Intermittent energy producers like wind and solar also cause destructive fluctuations in electricity supply and prices – prices can fall to zero on a sunny, windy afternoon, but soar during still, sunless periods. Coal power stations cannot adjust quickly to this destructive variability in electricity prices and will be sent broke, thus providing even more markets for gas.
Big Gas is thus delighted to secretly support the war on coal as it will do wonders for the demand for gas; but they fail to understand that once Greens have destroyed coal power, they will then turn their green guns on to gas.
Uranium producers love the greens. They know that if coal and gas are banned from power generation, and all hydro-power sites are "world-heritage protected", all that is left to stabilise the electricity grids of modern society is nuclear power.

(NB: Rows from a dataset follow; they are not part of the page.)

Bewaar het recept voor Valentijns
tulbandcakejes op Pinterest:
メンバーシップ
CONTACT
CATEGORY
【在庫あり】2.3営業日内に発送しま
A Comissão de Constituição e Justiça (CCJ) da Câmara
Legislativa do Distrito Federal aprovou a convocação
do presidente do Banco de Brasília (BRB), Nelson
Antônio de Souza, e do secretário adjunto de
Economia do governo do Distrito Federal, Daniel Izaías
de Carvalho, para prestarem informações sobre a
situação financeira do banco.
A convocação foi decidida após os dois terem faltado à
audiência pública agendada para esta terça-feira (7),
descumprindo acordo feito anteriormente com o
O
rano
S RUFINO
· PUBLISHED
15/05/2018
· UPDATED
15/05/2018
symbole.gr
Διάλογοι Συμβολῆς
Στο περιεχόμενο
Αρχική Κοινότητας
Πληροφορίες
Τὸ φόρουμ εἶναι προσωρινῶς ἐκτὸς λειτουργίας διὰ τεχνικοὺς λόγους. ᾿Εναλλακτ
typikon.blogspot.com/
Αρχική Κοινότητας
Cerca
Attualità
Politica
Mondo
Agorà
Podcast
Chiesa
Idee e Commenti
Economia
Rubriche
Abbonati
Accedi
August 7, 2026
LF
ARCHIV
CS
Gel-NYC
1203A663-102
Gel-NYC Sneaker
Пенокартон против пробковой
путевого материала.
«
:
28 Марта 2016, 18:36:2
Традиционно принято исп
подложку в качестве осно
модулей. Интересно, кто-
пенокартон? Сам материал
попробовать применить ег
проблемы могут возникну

Even coal producers see short-term benefits in supporting inane green ideas like carbon capture and burial. This would greatly increase the amount of coal needed to generate the electricity consumed to collect, separate, compress, transport and bury exhaust gases as well as to refine and fabricate all the metals needed for gas collectors, compressors and pipelines. Long term, the main beneficiaries of this industrial silliness will be nuclear power and uranium miners like Rio and BHP.
So Big Mining can extract benefits from green energy while earning political credits. And their PC executives can polish their green credentials in their suburban circles by supporting the silliness.
On the debit side are the usual victims - taxpayers and consumers of coal, oil, gas, electricity and metals; and employees and shareholders of industries being forced to close or emigrate because of expensive or unreliable electricity supply.